Last week, President Trump signed an executive order closing America’s doors to refugees and travelers from Iran, Iraq, Yemen, Somalia, Sudan, Syria and Libya. He also authorized a military raid in southern Yemen that killed the 8-year-old American daughter of Anwar al-Awlaki instead of the late Al Qaeda operative’s colleagues.
The message is clear: Muslim lives don’t matter much to this administration, even if the government’s policies touch US citizens like this little girl.
To protest Mr. Trump’s immigration policy, Yemeni bodega owners across New York City closed their doors to customers today. They also plan on gathering at Borough Hall in the late afternoon for a rally. It’s the first major action organized by the Yemeni community, whose members run hundreds of grocery stores in the five boroughs according to organizers. The strike comes days after New York City cab drivers refused to take passengers to JFK airport, in protest of recent detentions of Muslim travelers there.
For the many immigrants from the seven countries—who play an integral role in New York City’s communities—the rules hit close to home. Ali Abdul, who works at the Yafa Deli on Fulton Street and Clinton Avenue in Brooklyn, is planning on going to the rally. This morning, he spoke of a friend who had waited years for a visa to come to the United States, but was sent back to Djibouti from his connecting airport in Qatar last week because of the ban. “It doesn’t affect me,” said Abdul. “My kids and wife are US citizens. But it makes me sad for other people. This kind of discrimination has been happening for a while, but now it’s happening more, even though we have three generations of Yemenis in America now.”

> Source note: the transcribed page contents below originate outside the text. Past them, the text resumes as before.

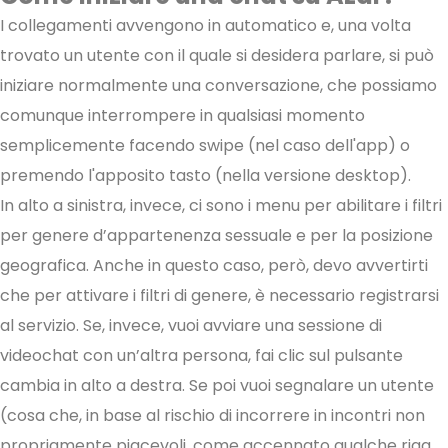
I collegamenti avvengono in automatico e, una volta
trovato un utente con il quale si desidera parlare, si può
iniziare normalmente una conversazione, che possiamo
comunque interrompere in qualsiasi momento
semplicemente facendo swipe (nel caso dell'app) o
premendo l'apposito tasto (nella versione desktop).
In alto a sinistra, invece, ci sono i menu per abilitare i filtri
per genere d’appartenenza sessuale e per la posizione
geografica. Anche in questo caso, però, devo avvertirti
che per attivare i filtri di genere, è necessario registrarsi
al servizio. Se, invece, vuoi avviare una sessione di
videochat con un’altra persona, fai clic sul pulsante
cambia in alto a destra. Se poi vuoi segnalare un utente
(cosa che, in base al rischio di incorrere in incontri non
propriamente piacevoli, come accennato qualche riga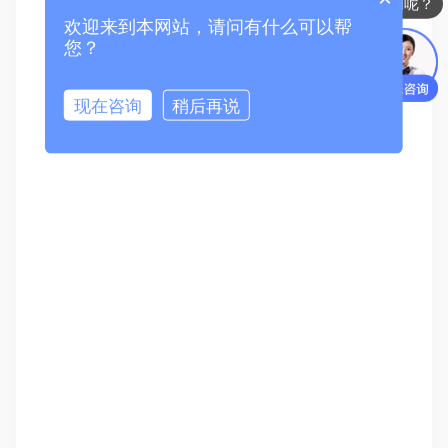
现在有优惠活动么？
欢迎来到本网站，请问有什么可以帮
您？
现在咨询
稍后再说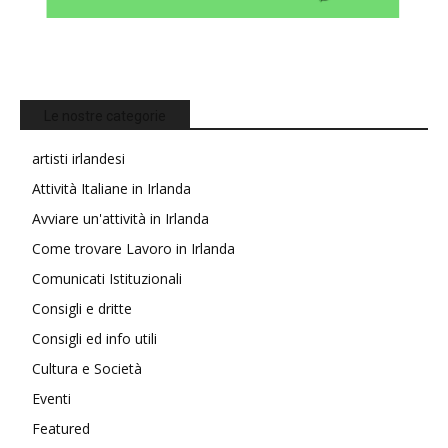
Le nostre categorie
artisti irlandesi
Attività Italiane in Irlanda
Avviare un'attività in Irlanda
Come trovare Lavoro in Irlanda
Comunicati Istituzionali
Consigli e dritte
Consigli ed info utili
Cultura e Società
Eventi
Featured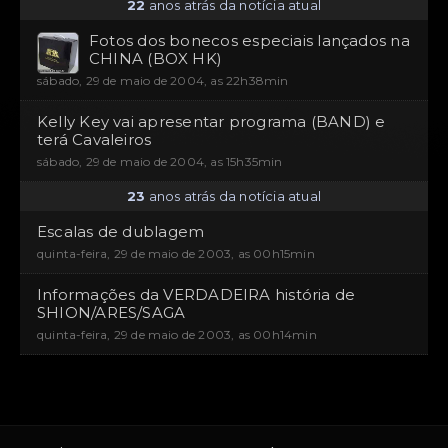
22
anos atrás da notícia atual
Fotos dos bonecos especiais lançados na
CHINA (BOX HK)
sábado, 29 de maio de 2004, as 22h38min
Kelly Key vai apresentar programa (BAND) e
terá Cavaleiros
sábado, 29 de maio de 2004, as 15h35min
23
anos atrás da notícia atual
Escalas de dublagem
quinta-feira, 29 de maio de 2003, as 00h15min
Informações da VERDADEIRA história de
SHION/ARES/SAGA
quinta-feira, 29 de maio de 2003, as 00h14min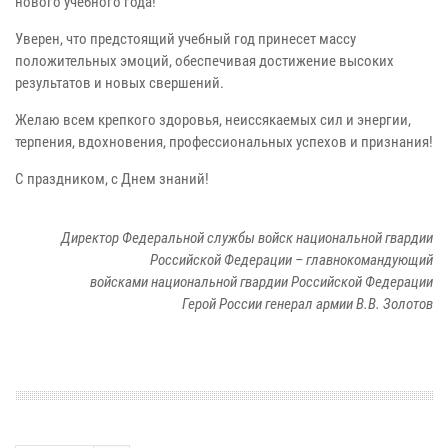
нового учебного года!
Уверен, что предстоящий учебный год принесет массу
положительных эмоций, обеспечивая достижение высоких
результатов и новых свершений.
Желаю всем крепкого здоровья, неиссякаемых сил и энергии,
терпения, вдохновения, профессиональных успехов и признания!
С праздником, с Днем знаний!
Директор Федеральной службы войск национальной гвардии
Российской Федерации – главнокомандующий
войсками национальной гвардии Российской Федерации
Герой России генерал армии В.В. Золотов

He turned away to place orders for a breakfast sandwich and bag a soft drink for a young customer. A notice to his right declared that cigarettes would not be sold to anyone born after 1996—the same year Abdul moved to the States. “This is my country. When I go back, I’m a visitor. Yemen is just for vacation; this is where our lives are.”
Yafa is a typical Brooklyn bodega—plastered with notices about ATMs and EBTs on the outside, overstuffed with snacks and conveniences on the inside. Yafa’s famous for its fried chicken, which comes in a half-dozen configurations (leg, thigh, breast, or combo; with or without fries), and today was being served by a Bangladeshi employee preparing to cut his workday short. The striking stores took mercy on the uncaffeinated morning crowd and stayed open in the morning, but won’t serve customers during the busy lunch hours through 8 in the evening.
An informal survey of bodega workers in three neighborhoods in Brooklyn suggests that they risk losing between $500 and $1,500. It’s a big financial hit for a small business—especially since many of the workers at these stores, while sympathetic to the strike, said they weren’t expecting much to come of it.